The book’s central foundation is a vision of believers participating in helping the release of the world from disease, and the means by which God blesses the nations as he promised in Genesis that He would do through Abraham and his descendants. While the diversity of perspectives adds to the richness of the book, it also makes it a real challenge for the editors to be able thread a consistent unifying message of posits, arguments, and explanations. This is to be expected from a work with such varied and numerous authors representing multiple disciplines. Yet, it enriches the discussion and debate that ensues from wrestling with these issues.

This book, with its multiple perspectives and backgrounds of the various authors, contributes immensely to not only knowledge on the subject of disease and global health within a spiritual perspective, but to vigorous discussion and debate on evil as the source of disease and the myriad of root causes and varying approaches the church may undertake to address and ultimately eradicate disease, as God intends. The arguments presented, especially by O’Neill and Snodderly, in bringing together the various chapters, are clear and substantiated with solid and rigorous scholarly examination of the issues. One of the strengths of this publication is that it always integrates the spiritual element as an integral element in all of its explorations, rather than reverting to a strictly scientific perspective and then adding a spiritual angle at the end.

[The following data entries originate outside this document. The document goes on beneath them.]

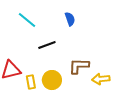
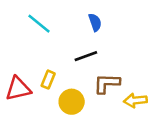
black line: (47, 45) -> (86, 56), moved
yellow rectangle: (31, 82) -> (48, 80), moved, turned 32

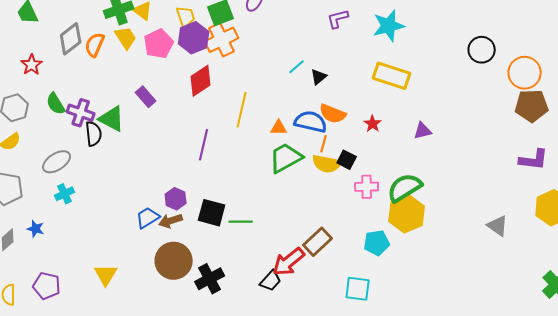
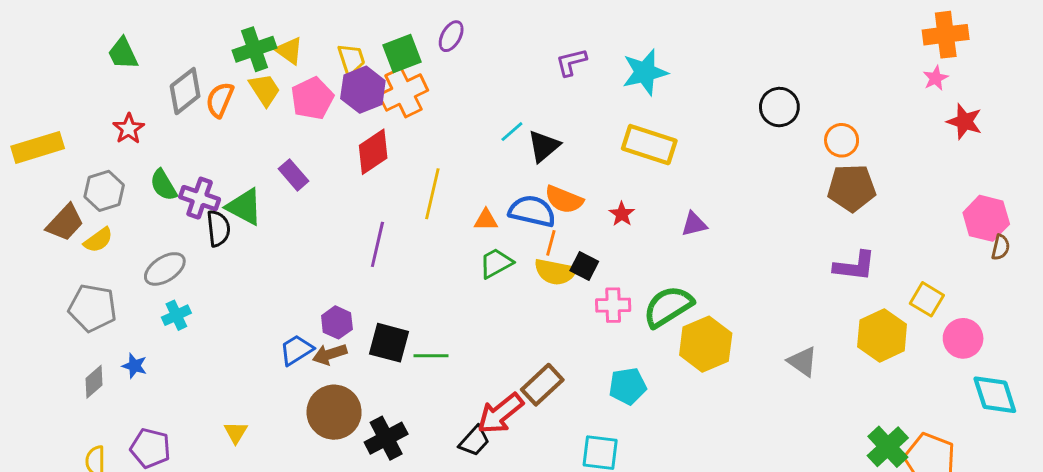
orange circle: (525, 73) -> (842, 140), size x0.7
black triangle: (319, 77) -> (544, 146), size x1.4
green trapezoid: (286, 158) -> (496, 263), size x0.7
yellow hexagon: (407, 214) -> (706, 344), moved
yellow triangle: (106, 275) -> (236, 432), size x0.7

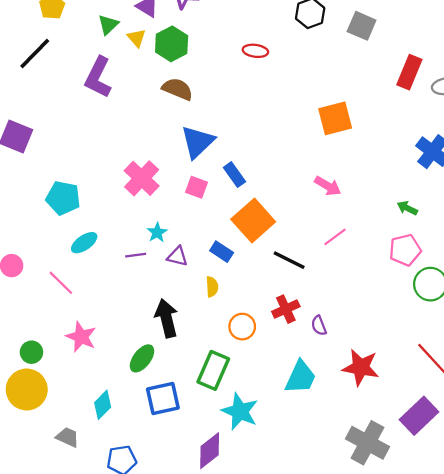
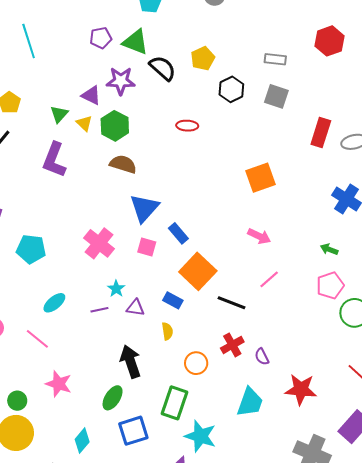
cyan pentagon: (63, 198) -> (31, 249), moved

The reader of this book will be treated to a wide-ranging discussion of many approaches to developing a theology of disease in order to improve global health. It may be read from start to finish to gain a depth of understanding of the key issues in alleviating disease and promoting health to better understanding the church’s range of the unique opportunities to address disease in a comprehensive manner. Alternatively, the reader may do a “pick and choose” of the chapters to address those issues about disease and global health that are of the greatest interest. The bottom line: this book makes a significant contribution to directing and redeploying the Christian global health community’s focus on bringing healing and wholeness to the world: “We must also reveal by our actions his [God’s] concerns for the conquest of evil and disease.” (p 188).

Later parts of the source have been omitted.